____ DATASET

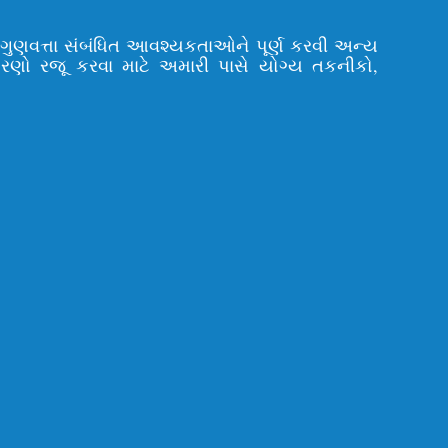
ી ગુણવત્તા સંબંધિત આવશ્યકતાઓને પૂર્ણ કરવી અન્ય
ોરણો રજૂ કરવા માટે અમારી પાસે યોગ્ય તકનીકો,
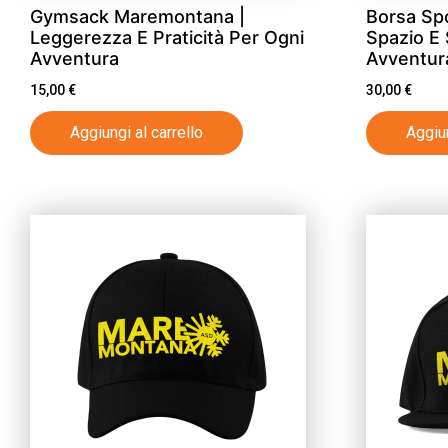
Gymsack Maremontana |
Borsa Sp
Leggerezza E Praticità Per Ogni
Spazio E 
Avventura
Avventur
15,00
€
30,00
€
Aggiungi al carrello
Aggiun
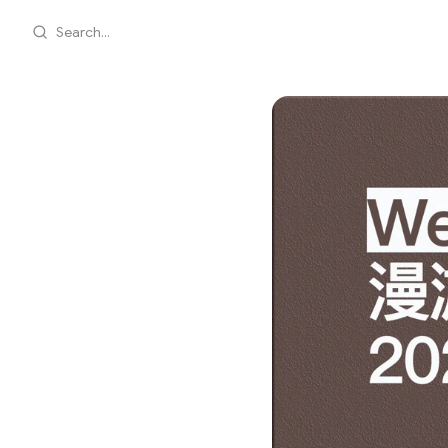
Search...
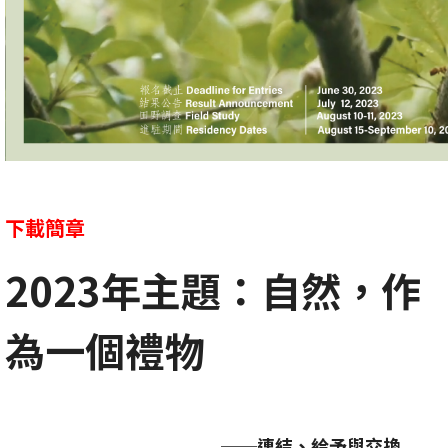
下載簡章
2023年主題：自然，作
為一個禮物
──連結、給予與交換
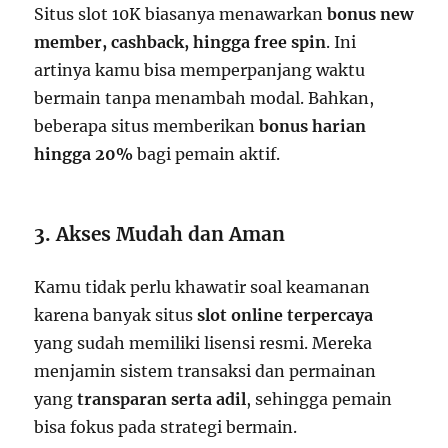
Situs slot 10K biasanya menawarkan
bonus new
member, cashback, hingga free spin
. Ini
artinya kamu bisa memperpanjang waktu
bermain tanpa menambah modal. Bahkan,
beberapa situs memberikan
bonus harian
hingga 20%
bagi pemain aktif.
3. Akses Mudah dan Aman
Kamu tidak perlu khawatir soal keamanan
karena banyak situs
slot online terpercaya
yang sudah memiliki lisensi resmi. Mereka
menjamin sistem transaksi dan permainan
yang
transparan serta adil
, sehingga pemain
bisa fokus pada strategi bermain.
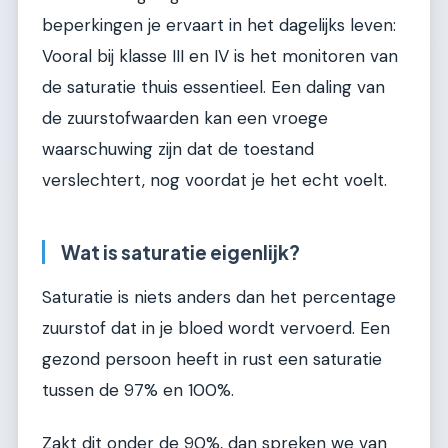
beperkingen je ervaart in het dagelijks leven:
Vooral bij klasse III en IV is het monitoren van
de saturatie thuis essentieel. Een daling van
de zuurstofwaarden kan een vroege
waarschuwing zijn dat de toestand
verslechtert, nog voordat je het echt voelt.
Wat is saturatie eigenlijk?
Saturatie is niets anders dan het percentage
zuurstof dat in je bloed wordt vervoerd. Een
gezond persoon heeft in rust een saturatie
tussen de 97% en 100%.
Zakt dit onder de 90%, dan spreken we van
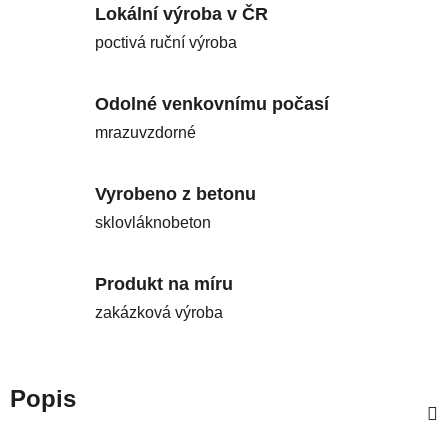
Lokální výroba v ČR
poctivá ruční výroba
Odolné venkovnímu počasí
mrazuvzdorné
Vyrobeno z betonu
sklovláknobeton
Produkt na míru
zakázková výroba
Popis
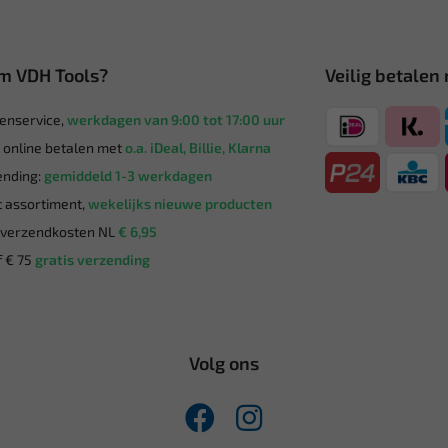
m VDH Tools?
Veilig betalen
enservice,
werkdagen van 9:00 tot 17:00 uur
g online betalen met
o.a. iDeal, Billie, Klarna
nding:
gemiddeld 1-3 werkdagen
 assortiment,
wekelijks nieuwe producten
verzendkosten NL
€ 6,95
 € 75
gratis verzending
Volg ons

________

§ **WHAT THE TASK ASKS**
Nothing but the lines from the first line of the records above to the line with "artinya kamu bisa memperpanjang waktu", inclusive, should be transcribed exactly, and the pictures must be left out.

§ **TASK OUTPUT**
ી ગુણવત્તા સંબંધિત આવશ્યકતાઓને પૂર્ણ કરવી અન્ય
ોરણો રજૂ કરવા માટે અમારી પાસે યોગ્ય તકનીકો,
Gymsack Maremontana |
Borsa Sp
Leggerezza E Praticità Per Ogni
Spazio E 
Avventura
Avventur
15,00
€
30,00
€
Aggiungi al carrello
Aggiun
Search...
下載簡章
2023年主題：自然，作
為一個禮物
──連結、給予與交換
Situs slot 10K biasanya menawarkan
bonus new
member, cashback, hingga free spin
. Ini
artinya kamu bisa memperpanjang waktu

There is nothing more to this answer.